Prescription painkiller abuse is an epidemic in West Virginia and all over the country.
The Food and Drug Administration is starting to make another effort to solve the problem. Officials are recommending hydrocodone combination pills such as Vicodin be considered a more addictive drug.
Hydrocodone is a Schedule III drug. This means it can cause a low level of physical dependence. Someone with a prescription can get a refill up to five times before having to pay another visit to the doctor.
The FDA wants to upgrade it to a Schedule II drug. Then it'd be seen as a drug with a high potential for abuse. By upgrading the status, doctors would be the only ones allowed to give prescriptions. Prescriptions would also be limited to 90 day amounts.
As of now nurses and physician assistants can also write prescriptions. The idea is to reduce drug abuse by cutting back the number of pills prescribed and the amount of people qualified to give them out.
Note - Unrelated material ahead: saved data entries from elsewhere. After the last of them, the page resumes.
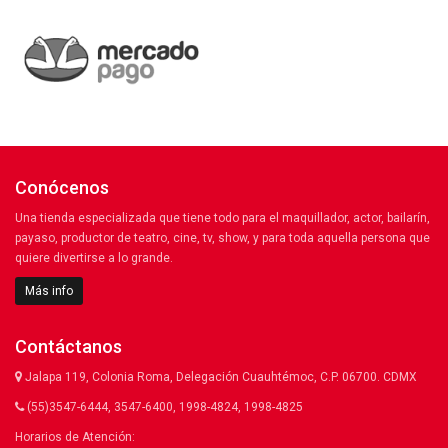
Conócenos
Una tienda especializada que tiene todo para el maquillador, actor, bailarín,
payaso, productor de teatro, cine, tv, show, y para toda aquella persona que
quiere divertirse a lo grande.
Más info
Contáctanos
Jalapa 119, Colonia Roma, Delegación Cuauhtémoc, C.P. 06700. CDMX
(55)3547-6444, 3547-6400, 1998-4824, 1998-4825
Horarios de Atención:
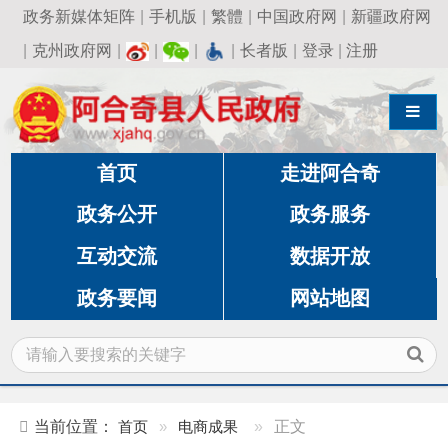
政务新媒体矩阵
|
手机版
|
繁體
|
中国政府网
|
新疆政府网
|
克州政府网
|
|
|
|
长者版
|
登录
|
注册
导航切换
首页
走进阿合奇
政务公开
政务服务
互动交流
数据开放
政务要闻
网站地图
当前位置：
首页
»
电商成果
»
正文
电商助力工业品下乡∣小小电商服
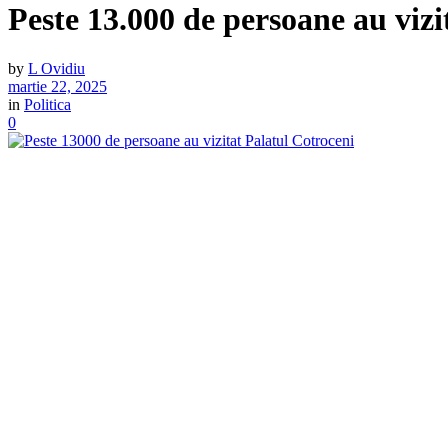
Peste 13.000 de persoane au vizi
by
L Ovidiu
martie 22, 2025
in
Politica
0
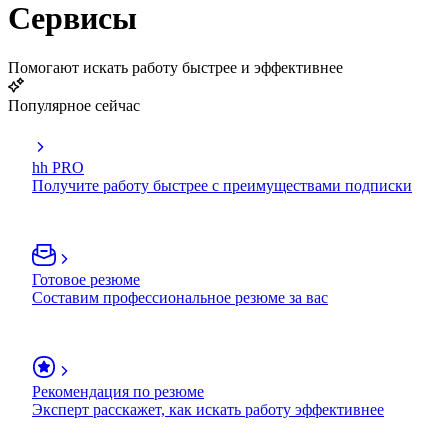
Сервисы
Помогают искать работу быстрее и эффективнее
Популярное сейчас
hh PRO
Получите работу быстрее с преимуществами подписки
Готовое резюме
Составим профессиональное резюме за вас
Рекомендация по резюме
Эксперт расскажет, как искать работу эффективнее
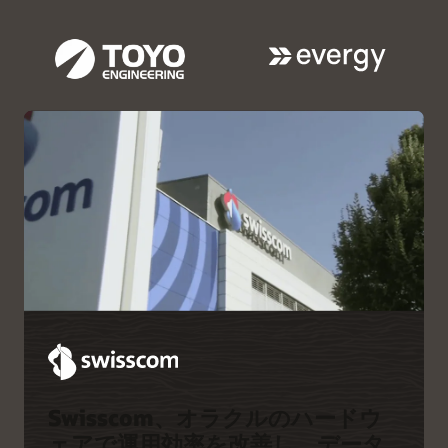
Oracle LinuxまたはOracle
クロードを高速化
を実現
SolarisおよびOracle VM
Oracle Solarisと複数の仮想
IO優先順位付けにより、
は、すべてのOracle x86サ
化形式がすべてのOracle
Oracle AI Databaseストレ
ーバーに無料で含まれてい
SPARCサーバーに無料で含
ージのパフォーマンスが最
ます
まれています
適化
既存のSPARC / Solarisアプ
リケーションを将来にわた
って実行することが保証さ
れた実績のあるSolarisのオ
ペレーティング・システム
Swisscom、オラクルのハードウ
ェアで運用効率を改善し、データ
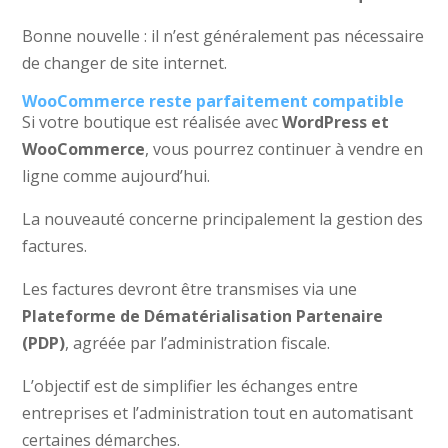
Bonne nouvelle : il n’est généralement pas nécessaire
de changer de site internet.
WooCommerce reste parfaitement compatible
Si votre boutique est réalisée avec
WordPress et
WooCommerce
, vous pourrez continuer à vendre en
ligne comme aujourd’hui.
La nouveauté concerne principalement la gestion des
factures.
Les factures devront être transmises via une
Plateforme de Dématérialisation Partenaire
(PDP)
, agréée par l’administration fiscale.
L’objectif est de simplifier les échanges entre
entreprises et l’administration tout en automatisant
certaines démarches.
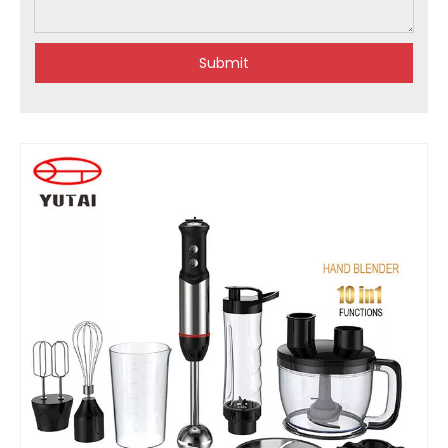
Submit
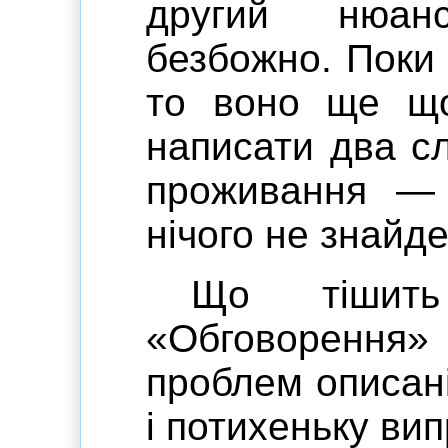
другий нюан
безбожно. Поки
то воно ще що
написати два с
проживання —
нічого не знайд
Що тішит
«Обговорення» 
проблем описані
і потихеньку ви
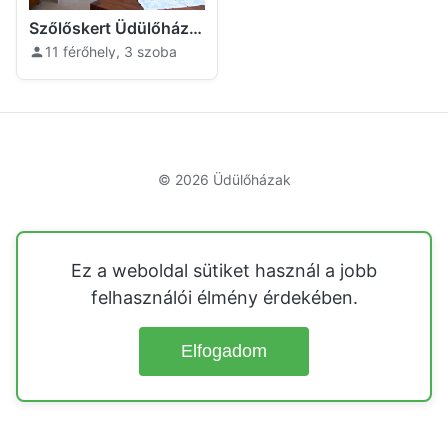
Szőlőskert Üdülőház Abasár
11 férőhely, 3 szoba
© 2026
Üdülőházak
Ez a weboldal sütiket használ a jobb
felhasználói élmény érdekében.
Elfogadom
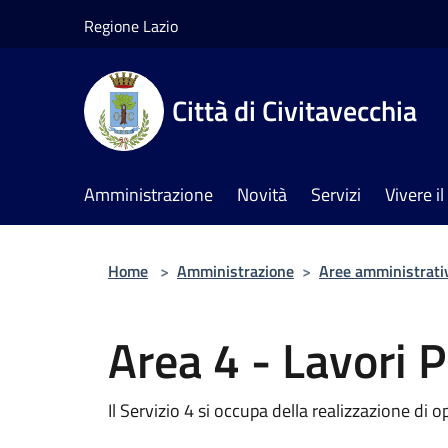
Salta al contenuto principale
Regione Lazio
Città di Civitavecchia
Amministrazione
Novità
Servizi
Vivere 
Home
>
Amministrazione
>
Aree amministrati
Area 4 - Lavori P
Il Servizio 4 si occupa della realizzazione di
Some people sell their medication for quick cash which makes it easy for people to get their hands on drugs. Doctors are saying limiting easy access to pain pills may help solve part of the problem.
Dr. Charles Ponte is a pharmacist with the WVU School of Pharmacy. He said, "It could certainly have an impact when you limit the number of people that have the legal mandate to actually write for that kind of prescription. I think the jury is out and we'll have to wait and see, but it has the potential."
A classification change isn't guaranteed, but if it happens it will be big news for people in the Mountain State. West Virginia has the highest rate of fatal overdoses in the country and most of them are caused by painkiller abuse.